Где же вы, прекрасные дни? куда так скоро улетели? Грудь, которая лишь билась для радости, наполняют робкие жалобы.

Где вы, милые детские лет а , небесный сон жизни, когда цветок в волосах делал нас счастливыми, блаженными?

Как бы от яростного порыва бури эти исчезли, облетели юные розы весны; так и я: едва расцвела — и поблекла!

ПОРЫВ СЕРДЦА

Юность, украшенная венком из цветов, быстро кружится в вихре пляски, и сердце цветёт в прелестной мечте: тогда-то украшен розами путь жизни!

Всё упивается бальзамическим дыханием радости — лишь я одна пл а чу в весеннем воздухе; всё радуется, всё живёт, полное наслаждением, — лишь я одна глубоко в груди чувствую какой-то порыв.

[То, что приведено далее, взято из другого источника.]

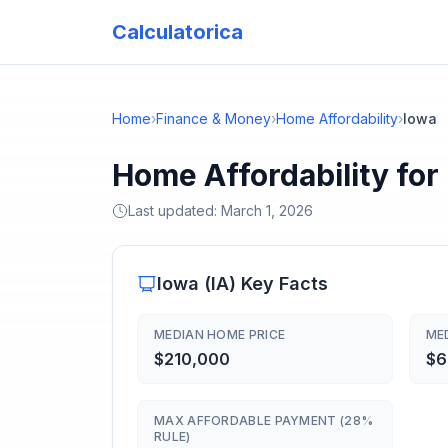
Calculatorica
Home
›
Finance & Money
›
Home Affordability
›
Iowa
Home Affordability for
Last updated:
March 1, 2026
Iowa
(
IA
) Key Facts
MEDIAN HOME PRICE
ME
$210,000
$6
MAX AFFORDABLE PAYMENT (28%
RULE)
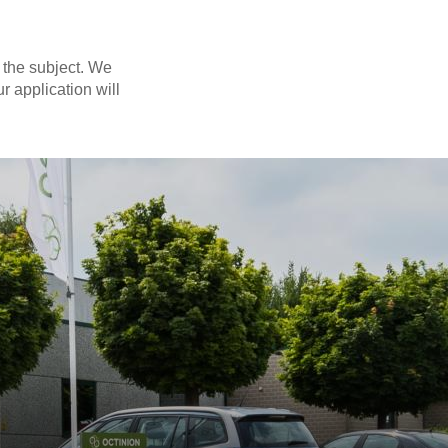
 the subject. We
r application will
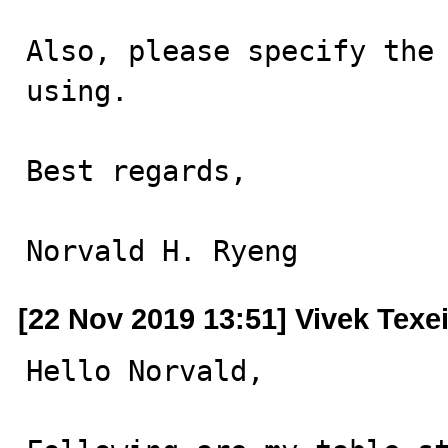
Also, please specify the 
using.

Best regards,

Norvald H. Ryeng
[22 Nov 2019 13:51] Vivek Texe
Hello Norvald,
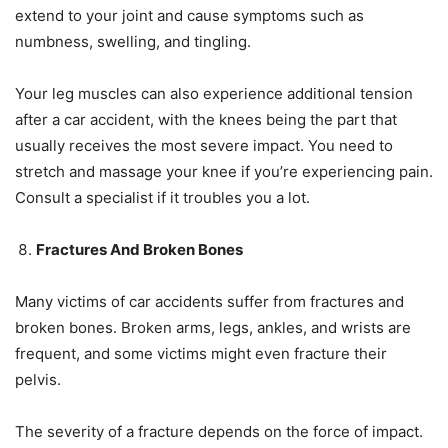
extend to your joint and cause symptoms such as
numbness, swelling, and tingling.
Your leg muscles can also experience additional tension
after a car accident, with the knees being the part that
usually receives the most severe impact. You need to
stretch and massage your knee if you’re experiencing pain.
Consult a specialist if it troubles you a lot.
Fractures And Broken Bones
Many victims of car accidents suffer from fractures and
broken bones. Broken arms, legs, ankles, and wrists are
frequent, and some victims might even fracture their
pelvis.
The severity of a fracture depends on the force of impact.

Тоскливо трепещет сердце, полное горести, гнетёт меня глубоко-блаженное, болезненное чувство; блестит предо мною какой-то безвестный свет: сердце моё разрывается в страдании, исполненном блаженства.

ЖИЗНЬ ЗА ГРОБОМ

В высоких звёздных чертогах, где разливается аромат жертвоприношений — окрест высокого престола Отца, ожидает нас прекрасная награда. Там мерцает для нас в величественной красоте прекрасный звёздный венец; там, по чистому блеску эфира, струятся священно-сладостные звуки. Там, в тёплом весеннем воздухе, веет для нас дыхание пальмы; там замолкают земные побуждения, там цветёт божественно-прекрасная Любовь, там не ведают страданий: там — жизнь, любовь и свет!

НЕ ЗАБЫВАЙ МЕНЯ

(К А. Волчковой)

Не забывай меня, когда юная грудь твоя пламенеет от сердечной радости и на каждом шагу расцветает для тебя чистое наслаждение невинности: вспомни тогда о верной любви, которая делилась с тобою всеми ощущениями, а теперь далеко от тебя и лишь твердит: «Не забывай меня!»